Gelato is the Italian word for “ice cream”, derived from the Latin word gelātus (meaning “frozen”). In English this word commonly refers to varieties of ice cream made in a traditional Italian style. Gelato can be made with milk, cream, various sugars, and flavoring such as fresh fruit and nut purees. It is generally lower in calories, fat, cream, and sugar than other styles of ice cream.
The history of gelato dates back to frozen desserts in Sicily, ancient Rome and Egypt made from snow and ice brought down from mountain tops and preserved below ground. Later, in 1686 the Sicilian fisherman Francesco Procopio dei Coltelli perfected the first ice cream machine.
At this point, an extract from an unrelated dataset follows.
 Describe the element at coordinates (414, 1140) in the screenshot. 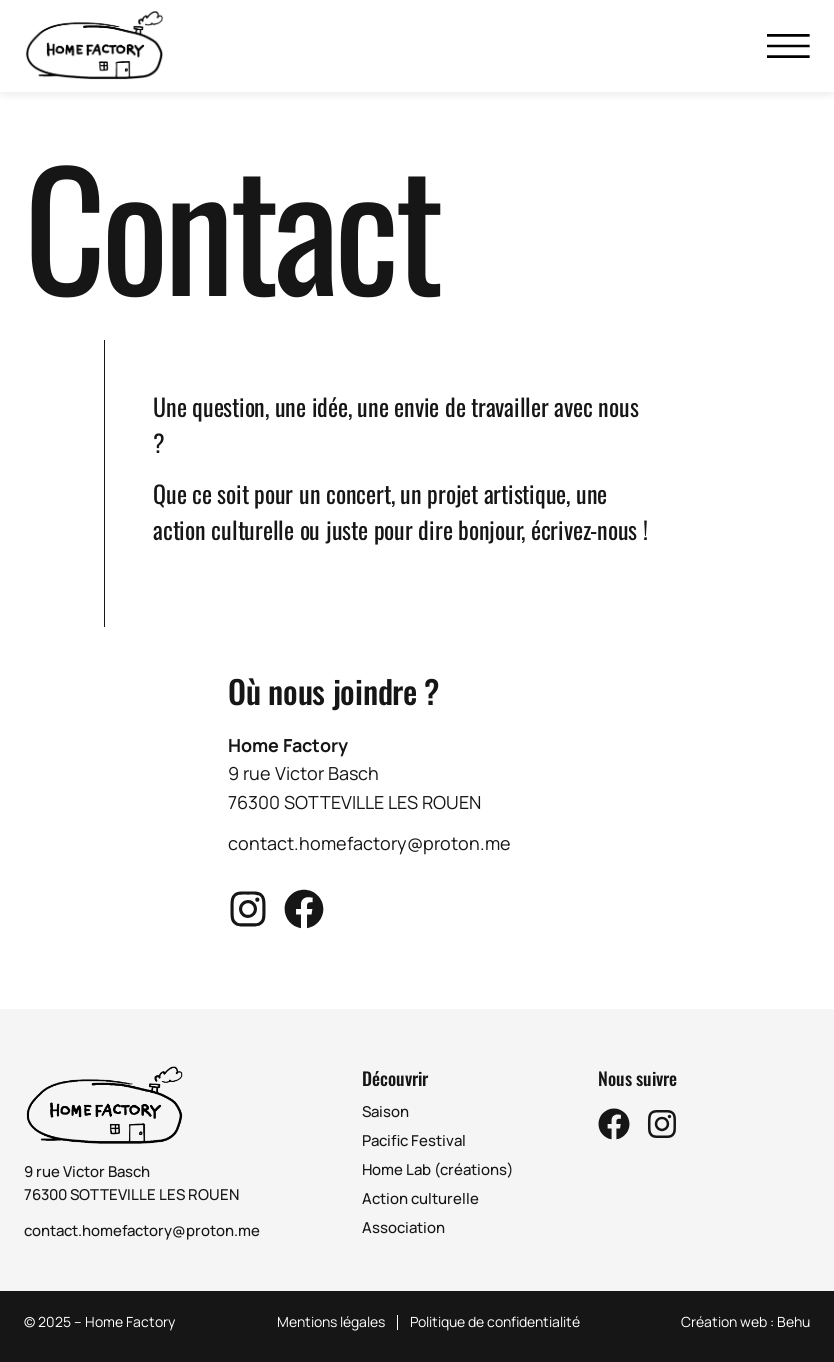 I see `Pacific Festival` at that location.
However, the popularity of gelato among larger shares of the population only increased in the 1920s–1930s in the northern Italian city of Varese, where the first gelato cart was developed. Italy is the only country where the market share of handmade gelato versus industrial one is over 55%.Today, more than 5,000 modern Italian ice cream parlors employ over 15,000 people, mostly Italians.
The mixture for gelato is typically prepared using a hot process first, where the sugars need to dissolve. The hot process to make chocolate gelato is essentially the same for conventional ice cream, and depending on recipes, it is meant to be traditionally flavored with cocoa powder and cocoa butter.